Absolute return is simply the return on a particular asset, portfolio or investment. The return that an asset achieves over a certain period of time. This measure looks at the appreciation or depreciation (expressed as a percentage) that an asset – usually a stock or a mutual fund – achieves over a given period of time.
Relative return is the difference between the absolute return and a market, index or alternative investment. The return that an asset achieves over a period of time compared to a benchmark.
Absolute return differs from relative return because it is concerned with the return of a particular asset and does not compare it to any other measure or benchmark.
Why is it important to distinguish between absolute and relative returns? The answer is that investments do not exist in a vacuum; a return on investment means nothing if it is not compared to an alternative. For example, a mutual fund manager may promise a 10% absolute return, but if the S&P 500 appreciates at rate of 15%, then that fund manager is not so hot.

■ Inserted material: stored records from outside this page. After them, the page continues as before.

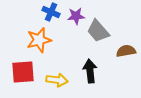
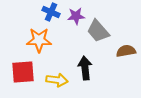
orange star: rotated 15 degrees clockwise
black arrow: moved 5 px left, 3 px up
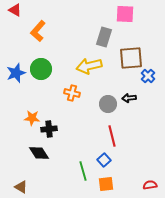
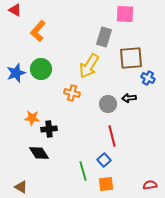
yellow arrow: rotated 45 degrees counterclockwise
blue cross: moved 2 px down; rotated 16 degrees counterclockwise
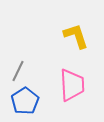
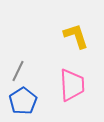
blue pentagon: moved 2 px left
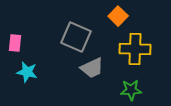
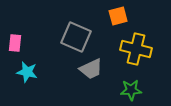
orange square: rotated 30 degrees clockwise
yellow cross: moved 1 px right; rotated 12 degrees clockwise
gray trapezoid: moved 1 px left, 1 px down
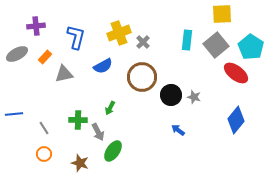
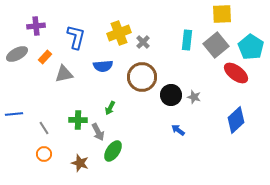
blue semicircle: rotated 24 degrees clockwise
blue diamond: rotated 8 degrees clockwise
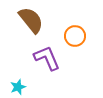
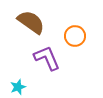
brown semicircle: moved 2 px down; rotated 16 degrees counterclockwise
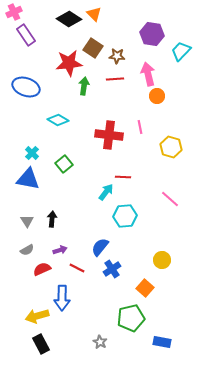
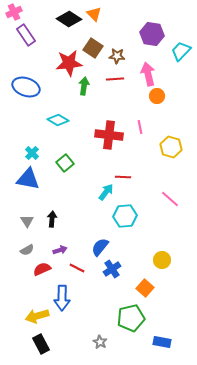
green square at (64, 164): moved 1 px right, 1 px up
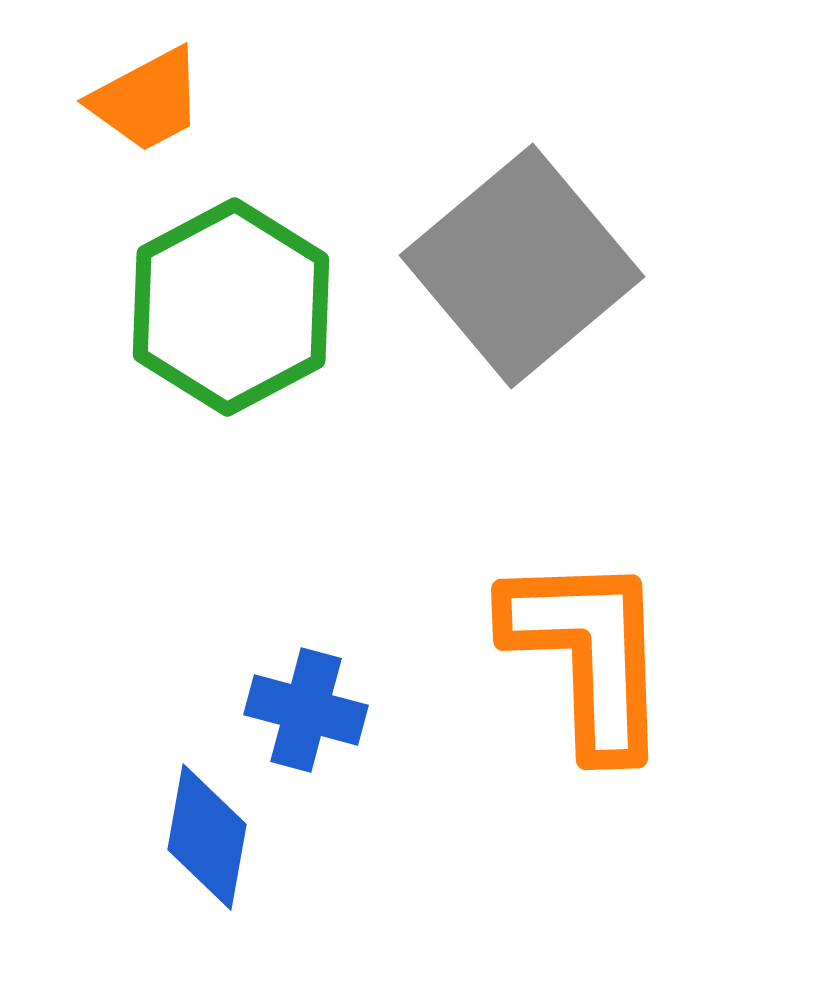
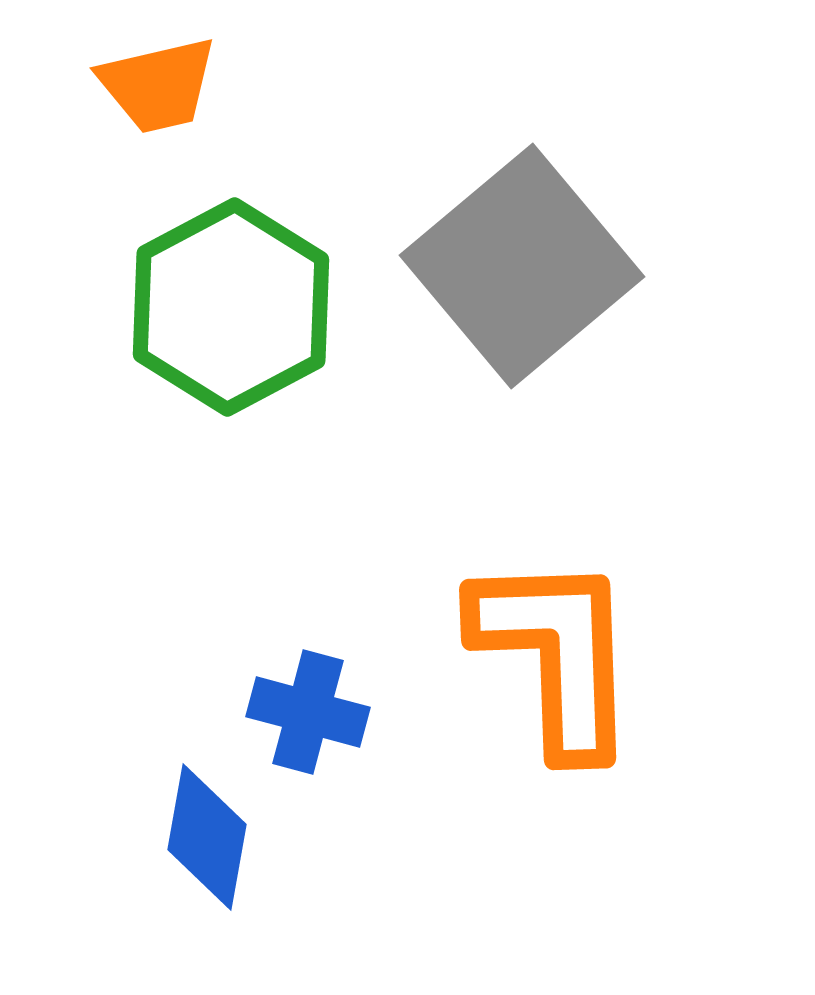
orange trapezoid: moved 11 px right, 15 px up; rotated 15 degrees clockwise
orange L-shape: moved 32 px left
blue cross: moved 2 px right, 2 px down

You could just as easily (and for less expense) invest in a passive S&P 500 tracking stock that mimics the S&P 500 stock index and outperform the mutual fund by 5%.
Relative return provides a context for a promise by any money manager. Sure it is great for a portfolio to return a high percentage, but what is the greater market achieving? It is only worthwhile to put your money in the hands of a manager who can achieve a greater return than the market, otherwise what are you paying him for?!